Another common case is blocking or correcting for batches:
lmExamples$batchEffect
## Group Batch Expression
## 1 Ctrl A 5.768634
## 2 Ctrl A 5.186895
## 3 Ctrl A 3.669391
## 4 Ctrl A 5.063698
## 5 Ctrl A 5.942941
## 6 Trt A 7.239568
## 7 Trt A 6.516735
## 8 Trt A 7.525216
## 9 Trt A 7.729125
## 10 Trt A 6.180639
## 11 Ctrl B 14.209668
## 12 Ctrl B 12.307729
## 13 Ctrl B 12.412651
## 14 Ctrl B 11.348493
## 15 Ctrl B 14.821562
## 16 Trt B 18.010870
## 17 Trt B 14.243523
## 18 Trt B 14.848536
## 19 Trt B 15.616746
## 20 Trt B 15.062057
ggplot(lmExamples$batchEffect, aes(x=paste0(Group, "-", Batch), y=Expression, color=Group)) +
geom_jitter(alpha=0.75) +
stat_summary(fun.y="mean", fun.ymax="mean", fun.ymin="mean",
geom="crossbar", color="black", alpha=0.5, linetype="dashed")
Without modelling batch:
summary(lm(Expression~Group, data=lmExamples$batchEffect))
##
## Call:
## lm(formula = Expression ~ Group, data = lmExamples$batchEffect)
##
## Residuals:
## Min 1Q Median 3Q Max
## -5.4038 -3.9171 -0.4274 3.6046 6.7136
##
## Coefficients:
## Estimate Std.
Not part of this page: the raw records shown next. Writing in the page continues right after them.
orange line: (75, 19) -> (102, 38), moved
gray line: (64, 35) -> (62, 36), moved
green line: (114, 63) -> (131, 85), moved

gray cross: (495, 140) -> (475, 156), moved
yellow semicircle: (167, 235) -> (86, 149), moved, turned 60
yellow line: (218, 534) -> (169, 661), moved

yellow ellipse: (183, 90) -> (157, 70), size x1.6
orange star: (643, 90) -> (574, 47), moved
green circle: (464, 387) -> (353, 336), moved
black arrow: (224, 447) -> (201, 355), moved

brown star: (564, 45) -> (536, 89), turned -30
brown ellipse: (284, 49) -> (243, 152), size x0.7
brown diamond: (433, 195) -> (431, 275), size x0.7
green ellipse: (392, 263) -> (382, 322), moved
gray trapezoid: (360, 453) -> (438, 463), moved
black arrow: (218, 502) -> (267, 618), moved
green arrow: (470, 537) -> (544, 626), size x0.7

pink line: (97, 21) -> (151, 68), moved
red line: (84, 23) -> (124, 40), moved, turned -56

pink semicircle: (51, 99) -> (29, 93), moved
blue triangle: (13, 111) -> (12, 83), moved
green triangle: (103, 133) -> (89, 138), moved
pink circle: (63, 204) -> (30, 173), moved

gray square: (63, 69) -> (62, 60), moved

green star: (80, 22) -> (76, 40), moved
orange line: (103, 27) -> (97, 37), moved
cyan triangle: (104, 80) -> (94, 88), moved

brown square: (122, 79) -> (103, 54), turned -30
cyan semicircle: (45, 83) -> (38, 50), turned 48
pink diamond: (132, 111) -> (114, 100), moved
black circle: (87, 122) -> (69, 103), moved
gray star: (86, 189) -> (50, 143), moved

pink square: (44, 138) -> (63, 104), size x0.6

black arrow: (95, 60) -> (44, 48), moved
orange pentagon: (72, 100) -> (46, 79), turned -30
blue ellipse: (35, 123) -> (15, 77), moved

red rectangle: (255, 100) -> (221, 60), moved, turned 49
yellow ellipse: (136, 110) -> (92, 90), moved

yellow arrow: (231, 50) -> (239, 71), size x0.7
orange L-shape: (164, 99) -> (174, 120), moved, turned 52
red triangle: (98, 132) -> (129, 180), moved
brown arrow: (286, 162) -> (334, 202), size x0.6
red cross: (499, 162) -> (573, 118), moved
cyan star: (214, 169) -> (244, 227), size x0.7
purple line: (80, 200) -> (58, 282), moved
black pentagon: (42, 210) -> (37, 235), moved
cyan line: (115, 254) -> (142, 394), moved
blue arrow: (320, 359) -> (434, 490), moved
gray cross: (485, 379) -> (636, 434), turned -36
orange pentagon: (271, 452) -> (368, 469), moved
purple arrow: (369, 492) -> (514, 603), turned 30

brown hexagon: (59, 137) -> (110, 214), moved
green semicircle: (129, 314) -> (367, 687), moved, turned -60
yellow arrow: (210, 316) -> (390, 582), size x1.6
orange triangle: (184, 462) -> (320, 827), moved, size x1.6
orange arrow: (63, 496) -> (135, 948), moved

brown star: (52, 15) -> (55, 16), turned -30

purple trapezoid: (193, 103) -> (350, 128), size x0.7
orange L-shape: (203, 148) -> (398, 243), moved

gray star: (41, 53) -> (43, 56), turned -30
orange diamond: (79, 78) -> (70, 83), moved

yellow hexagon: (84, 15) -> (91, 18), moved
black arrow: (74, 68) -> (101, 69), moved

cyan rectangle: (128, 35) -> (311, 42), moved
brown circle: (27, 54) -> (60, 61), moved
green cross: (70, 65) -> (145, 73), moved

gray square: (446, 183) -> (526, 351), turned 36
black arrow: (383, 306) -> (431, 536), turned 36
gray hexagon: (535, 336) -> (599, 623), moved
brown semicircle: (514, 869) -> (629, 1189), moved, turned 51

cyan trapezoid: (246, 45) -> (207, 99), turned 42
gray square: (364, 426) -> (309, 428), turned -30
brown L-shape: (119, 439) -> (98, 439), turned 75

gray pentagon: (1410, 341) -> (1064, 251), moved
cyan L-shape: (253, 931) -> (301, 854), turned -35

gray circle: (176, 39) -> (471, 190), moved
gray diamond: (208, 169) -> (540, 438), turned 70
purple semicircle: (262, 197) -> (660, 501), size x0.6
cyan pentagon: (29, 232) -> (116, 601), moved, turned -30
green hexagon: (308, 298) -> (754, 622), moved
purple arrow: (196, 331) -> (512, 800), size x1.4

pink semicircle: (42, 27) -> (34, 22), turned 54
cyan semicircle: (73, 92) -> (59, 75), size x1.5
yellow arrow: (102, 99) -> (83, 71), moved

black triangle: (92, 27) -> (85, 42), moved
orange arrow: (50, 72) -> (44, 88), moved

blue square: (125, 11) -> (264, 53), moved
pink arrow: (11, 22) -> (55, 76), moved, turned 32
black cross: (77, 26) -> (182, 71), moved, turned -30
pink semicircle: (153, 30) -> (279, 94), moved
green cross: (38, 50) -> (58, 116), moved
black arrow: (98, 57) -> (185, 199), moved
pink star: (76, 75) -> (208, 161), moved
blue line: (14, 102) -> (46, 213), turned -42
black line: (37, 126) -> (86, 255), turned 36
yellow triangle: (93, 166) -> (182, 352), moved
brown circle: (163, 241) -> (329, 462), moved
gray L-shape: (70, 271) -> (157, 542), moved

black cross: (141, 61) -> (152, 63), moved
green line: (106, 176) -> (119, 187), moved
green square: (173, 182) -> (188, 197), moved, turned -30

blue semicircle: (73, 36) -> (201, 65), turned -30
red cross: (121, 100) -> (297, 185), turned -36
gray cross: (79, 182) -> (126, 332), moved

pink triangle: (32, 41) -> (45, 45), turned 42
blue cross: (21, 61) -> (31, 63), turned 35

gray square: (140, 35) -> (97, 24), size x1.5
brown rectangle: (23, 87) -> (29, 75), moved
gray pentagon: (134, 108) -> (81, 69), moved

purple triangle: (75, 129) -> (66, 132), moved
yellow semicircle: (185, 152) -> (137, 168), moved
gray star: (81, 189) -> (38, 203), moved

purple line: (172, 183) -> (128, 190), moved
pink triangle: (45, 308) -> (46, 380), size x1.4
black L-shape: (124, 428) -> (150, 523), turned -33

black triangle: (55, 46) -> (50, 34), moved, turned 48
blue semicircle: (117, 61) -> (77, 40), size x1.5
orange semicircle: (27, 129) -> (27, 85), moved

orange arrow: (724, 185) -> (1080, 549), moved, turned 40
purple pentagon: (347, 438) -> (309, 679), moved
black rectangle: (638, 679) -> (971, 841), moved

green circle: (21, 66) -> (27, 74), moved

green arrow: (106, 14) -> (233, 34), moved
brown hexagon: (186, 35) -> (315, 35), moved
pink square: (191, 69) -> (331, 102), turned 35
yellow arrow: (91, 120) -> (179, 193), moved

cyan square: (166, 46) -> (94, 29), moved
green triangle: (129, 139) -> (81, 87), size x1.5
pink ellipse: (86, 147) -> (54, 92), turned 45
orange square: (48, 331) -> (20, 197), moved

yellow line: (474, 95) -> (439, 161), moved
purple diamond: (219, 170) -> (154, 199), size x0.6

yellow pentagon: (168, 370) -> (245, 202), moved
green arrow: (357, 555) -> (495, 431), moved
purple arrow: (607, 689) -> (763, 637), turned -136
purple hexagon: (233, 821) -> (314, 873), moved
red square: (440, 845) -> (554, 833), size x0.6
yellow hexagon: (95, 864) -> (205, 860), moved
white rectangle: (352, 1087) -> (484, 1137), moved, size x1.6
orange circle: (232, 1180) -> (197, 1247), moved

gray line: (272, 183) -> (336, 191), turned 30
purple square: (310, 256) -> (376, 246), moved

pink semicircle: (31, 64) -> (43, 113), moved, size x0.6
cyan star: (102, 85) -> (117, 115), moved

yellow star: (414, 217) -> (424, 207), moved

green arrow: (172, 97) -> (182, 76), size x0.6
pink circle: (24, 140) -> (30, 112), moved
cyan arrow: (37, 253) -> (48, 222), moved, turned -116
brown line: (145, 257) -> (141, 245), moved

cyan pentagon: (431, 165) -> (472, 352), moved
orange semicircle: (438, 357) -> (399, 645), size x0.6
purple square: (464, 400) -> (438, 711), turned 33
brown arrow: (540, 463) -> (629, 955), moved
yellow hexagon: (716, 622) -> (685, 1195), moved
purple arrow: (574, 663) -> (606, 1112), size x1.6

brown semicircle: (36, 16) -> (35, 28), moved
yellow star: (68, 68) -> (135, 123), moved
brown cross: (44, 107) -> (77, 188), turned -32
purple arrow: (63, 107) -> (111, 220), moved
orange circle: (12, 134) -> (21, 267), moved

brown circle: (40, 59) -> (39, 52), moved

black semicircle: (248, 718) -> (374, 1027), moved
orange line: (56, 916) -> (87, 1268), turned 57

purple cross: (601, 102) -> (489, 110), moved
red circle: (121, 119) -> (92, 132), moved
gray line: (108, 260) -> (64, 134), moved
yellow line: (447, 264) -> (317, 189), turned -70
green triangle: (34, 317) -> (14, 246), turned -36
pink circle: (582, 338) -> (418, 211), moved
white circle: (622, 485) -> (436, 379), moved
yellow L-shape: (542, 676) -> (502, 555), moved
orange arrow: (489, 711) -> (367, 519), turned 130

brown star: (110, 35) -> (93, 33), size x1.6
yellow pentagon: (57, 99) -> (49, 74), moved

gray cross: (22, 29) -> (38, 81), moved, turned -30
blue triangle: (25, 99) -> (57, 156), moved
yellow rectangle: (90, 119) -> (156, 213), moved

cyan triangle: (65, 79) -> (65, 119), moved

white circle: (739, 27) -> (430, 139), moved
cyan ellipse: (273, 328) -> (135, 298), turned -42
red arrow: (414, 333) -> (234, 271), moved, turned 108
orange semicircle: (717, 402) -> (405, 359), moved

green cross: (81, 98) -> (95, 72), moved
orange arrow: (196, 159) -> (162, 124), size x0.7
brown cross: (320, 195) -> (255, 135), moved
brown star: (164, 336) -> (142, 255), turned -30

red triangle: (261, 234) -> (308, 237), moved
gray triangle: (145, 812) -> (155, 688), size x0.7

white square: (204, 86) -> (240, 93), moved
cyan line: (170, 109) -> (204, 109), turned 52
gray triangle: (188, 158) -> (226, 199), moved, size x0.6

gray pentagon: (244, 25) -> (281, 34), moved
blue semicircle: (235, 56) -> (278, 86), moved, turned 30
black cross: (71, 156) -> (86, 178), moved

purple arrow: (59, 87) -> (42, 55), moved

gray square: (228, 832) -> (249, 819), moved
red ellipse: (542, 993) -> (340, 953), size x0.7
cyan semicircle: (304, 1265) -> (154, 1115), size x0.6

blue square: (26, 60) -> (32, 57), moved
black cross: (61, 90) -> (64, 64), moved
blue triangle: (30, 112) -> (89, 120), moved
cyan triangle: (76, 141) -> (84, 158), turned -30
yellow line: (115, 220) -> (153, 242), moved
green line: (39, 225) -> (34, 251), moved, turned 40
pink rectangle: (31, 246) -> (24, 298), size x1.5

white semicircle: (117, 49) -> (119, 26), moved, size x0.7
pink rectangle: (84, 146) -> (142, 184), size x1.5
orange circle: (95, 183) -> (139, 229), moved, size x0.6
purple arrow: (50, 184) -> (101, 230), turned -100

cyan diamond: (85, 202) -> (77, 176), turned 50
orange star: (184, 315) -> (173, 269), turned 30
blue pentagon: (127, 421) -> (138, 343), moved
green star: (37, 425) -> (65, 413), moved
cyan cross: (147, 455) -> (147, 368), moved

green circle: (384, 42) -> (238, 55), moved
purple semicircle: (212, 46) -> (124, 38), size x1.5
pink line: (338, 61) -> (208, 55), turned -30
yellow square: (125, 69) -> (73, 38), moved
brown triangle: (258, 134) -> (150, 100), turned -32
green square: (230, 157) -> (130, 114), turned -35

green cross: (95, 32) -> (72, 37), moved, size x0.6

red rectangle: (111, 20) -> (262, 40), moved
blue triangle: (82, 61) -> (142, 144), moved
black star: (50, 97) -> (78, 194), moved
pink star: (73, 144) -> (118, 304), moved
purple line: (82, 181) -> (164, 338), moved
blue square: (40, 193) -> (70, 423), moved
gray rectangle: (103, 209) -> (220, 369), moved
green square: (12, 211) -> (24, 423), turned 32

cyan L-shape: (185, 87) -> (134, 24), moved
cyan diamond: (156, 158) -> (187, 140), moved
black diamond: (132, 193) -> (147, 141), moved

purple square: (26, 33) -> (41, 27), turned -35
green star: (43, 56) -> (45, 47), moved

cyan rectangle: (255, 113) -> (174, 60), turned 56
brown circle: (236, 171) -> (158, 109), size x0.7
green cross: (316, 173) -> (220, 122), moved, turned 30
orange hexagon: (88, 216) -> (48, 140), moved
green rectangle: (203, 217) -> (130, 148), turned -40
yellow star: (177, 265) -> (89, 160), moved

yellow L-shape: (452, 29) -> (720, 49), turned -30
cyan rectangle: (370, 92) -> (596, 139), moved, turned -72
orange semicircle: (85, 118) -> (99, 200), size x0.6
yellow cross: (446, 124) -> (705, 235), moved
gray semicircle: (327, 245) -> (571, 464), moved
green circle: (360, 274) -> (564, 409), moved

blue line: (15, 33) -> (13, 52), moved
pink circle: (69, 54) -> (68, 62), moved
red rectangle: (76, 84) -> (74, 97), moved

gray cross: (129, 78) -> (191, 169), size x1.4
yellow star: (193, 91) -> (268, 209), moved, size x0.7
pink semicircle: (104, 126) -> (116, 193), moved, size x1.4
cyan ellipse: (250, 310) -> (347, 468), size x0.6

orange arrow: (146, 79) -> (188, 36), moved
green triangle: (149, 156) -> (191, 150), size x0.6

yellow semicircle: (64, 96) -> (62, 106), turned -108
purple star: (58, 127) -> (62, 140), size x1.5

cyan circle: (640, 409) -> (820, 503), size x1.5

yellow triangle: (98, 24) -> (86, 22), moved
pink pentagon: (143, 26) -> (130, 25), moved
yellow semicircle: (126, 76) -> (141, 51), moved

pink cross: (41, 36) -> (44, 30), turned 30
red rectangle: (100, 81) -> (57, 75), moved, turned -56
Error t value Pr(>|t|)
## (Intercept) 9.073 1.412 6.425 4.78e-06 ***
## GroupTrt 2.224 1.997 1.114 0.28
## ---
## Signif. codes: 0 '***' 0.001 '**' 0.01 '*' 0.05 '.' 0.1 ' ' 1
##
## Residual standard error: 4.466 on 18 degrees of freedom
## Multiple R-squared: 0.06446, Adjusted R-squared: 0.01249
## F-statistic: 1.24 on 1 and 18 DF, p-value: 0.2801
With modelling batch:
summary(lm(Expression~Group+Batch, data=lmExamples$batchEffect))
##
## Call:
## lm(formula = Expression ~ Group + Batch, data = lmExamples$batchEffect)
##
## Residuals:
## Min 1Q Median 3Q Max
## -1.82762 -0.78970 0.06935 0.60068 2.61062
##
## Coefficients:
## Estimate Std. Error t value Pr(>|t|)
## (Intercept) 4.9702 0.4435 11.208 2.84e-09 ***
## GroupTrt 2.2241 0.5121 4.343 0.000442 ***
## BatchB 8.2059 0.5121 16.025 1.08e-11 ***
## ---
## Signif. codes: 0 '***' 0.001 '**' 0.01 '*' 0.05 '.' 0.1 ' ' 1
##
## Residual standard error: 1.145 on 17 degrees of freedom
## Multiple R-squared: 0.9419, Adjusted R-squared: 0.9351
## F-statistic: 137.8 on 2 and 17 DF, p-value: 3.123e-11
model.matrix(~Group+Batch, data=lmExamples$batchEffect)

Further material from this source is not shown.